Les besoins d’innovation

Pour l’année 2020-2021, les grands partenaires du MT Lab ont déterminé huit besoins d’innovation :

Autour du visiteur-voyageur 

  1. Apprendre à le connaître pour mieux répondre à ses besoins;
  2. Optimiser et personnaliser son arrivée à destination;
  3. Faciliter ses déplacements pour fluidifier son parcours;
  4. Offrir des activités toujours plus immersives et responsables;

Autour du lieu, de la destination 

  1. Optimiser la productivité et le fonctionnement des infrastructures d’accueil;
  2. Valoriser les occasions d’emploi et trouver des solutions à la pénurie de main-d’œuvre;
  3. Attirer, diversifier, fidéliser la clientèle;
  4. Accroître les retombées sociales et locales, et limiter l’impact environnemental.

Innovation : accélérateurs et freins

L’expérience antérieure nous démontre que l’innovation passe par :

  1. La planification :

    • En faire l’un des objectifs prioritaires de l’organisation,
    • Prévoir le temps et les ressources nécessaires,
    • Mutualiser le risque (collaborer avec les associations sectorielles et régionales),
    • Repenser la gouvernance en amont,
    • Faire de la place et donner du temps à l’innovation,
    • Intégrer des critères d’innovation dans les programmes d’aide;
  1. La nécessité de s’exposer à l’innovation :

    • Se tenir à l’affût des tendances,
    • Prendre des risques individuels et collectifs;
  1. La sérendipité :

  • Trouver autre chose que ce que l’on cherchait,
  • Être agile;
  1. Le réseautage :

  • Fréquenter des gens intelligents;
  1. L’importance de laisser de la place au réseau d’innovation dans les CA ou dans les instances de gouvernance.

L’expérience nous démontre aussi que l’innovation est souvent freinée par :

  1. La taille des entreprises :

  • Le clivage entre PME sans ressources et grandes entreprises peu flexibles;
  1. La force d’inertie :

  • La difficulté à remettre en question son modèle contractuel et de gestion,
  • Le manque d’agilité et de flexibilité pour intégrer l’innovation;
  1. L’incapacité à développer des modes de financement adaptés à l’innovation en tourisme;

  2. L’absence d’accompagnement — régions – secteurs – organisations;

  3. Les exigences de résultats rapides :

  • La difficulté d’allouer le temps et les ressources nécessaires à la réalisation des projets,
  • Les exigences pour passer d’une démonstration de faisabilité (proof of concept, POC) à une organisation pérenne;
  1. Le manque d’une vaste gamme d’expertises tant dans les incubateurs que dans les grandes organisations.

En résumé…

L’ensemble de leur réflexion a montré aux conférenciers à quel point nous sommes dans une ère où les choses vont vite.
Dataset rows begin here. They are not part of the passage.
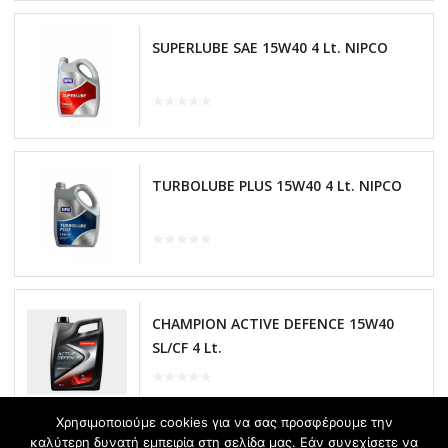
SUPERLUBE SAE 15W40 4 Lt. NIPCO
TURBOLUBE PLUS 15W40 4 Lt. NIPCO
CHAMPION ACTIVE DEFENCE 15W40
SL/CF 4 Lt.
Χρησιμοποιούμε cookies για να σας προσφέρουμε την
καλύτερη δυνατή εμπειρία στη σελίδα μας. Εάν συνεχίσετε να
Tellement, que cela peut en rendre certains anxieux. Nous sommes exposés à une pléiade de nouvelles avancées qui nous interpellent et qui peuvent en déconcerter plus d’un. Où aller? Comment y arriver? Que faire, et avec qui, face au changement? Paradoxalement, le niveau de vie collectif en Occident n’aura jamais été aussi élevé, et l’accès au voyage, aussi démocratisé.

L’innovation sert de fil conducteur et donne un sens — verticalement et horizontalement — à une nouvelle gouvernance du tourisme qui repose sur des compétences et des rapports nouveaux, non plus de force, mais de collaboration entre les acteurs privés, publics et associatifs.

Nous voyons également poindre de nombreuses initiatives de création de lieux d’incubation et d’accélération à l’échelle mondiale. Par ailleurs surgit une volonté de créer un réseau de ces mêmes incubateurs touristiques. Cela témoigne de la récente prise de conscience du caractère stratégique et structurant de l’innovation en tourisme.

Cependant, la poussée du numérique a pu laisser croire à certains prestataires touristiques — hôtels, restaurants, sites et attraits — que de nouvelles solutions, faciles à implanter et peu coûteuses, venaient d’apparaître par magie. Cela s’explique par la taille majoritairement modeste des entreprises du tourisme et par le peu de temps à accorder à la prospective de marché et de gestion. Et, bien que toute la connaissance du monde puisse loger dans la mémoire d’un téléphone intelligent, l’utilisation de ce dernier est trop souvent superficielle, voire futile.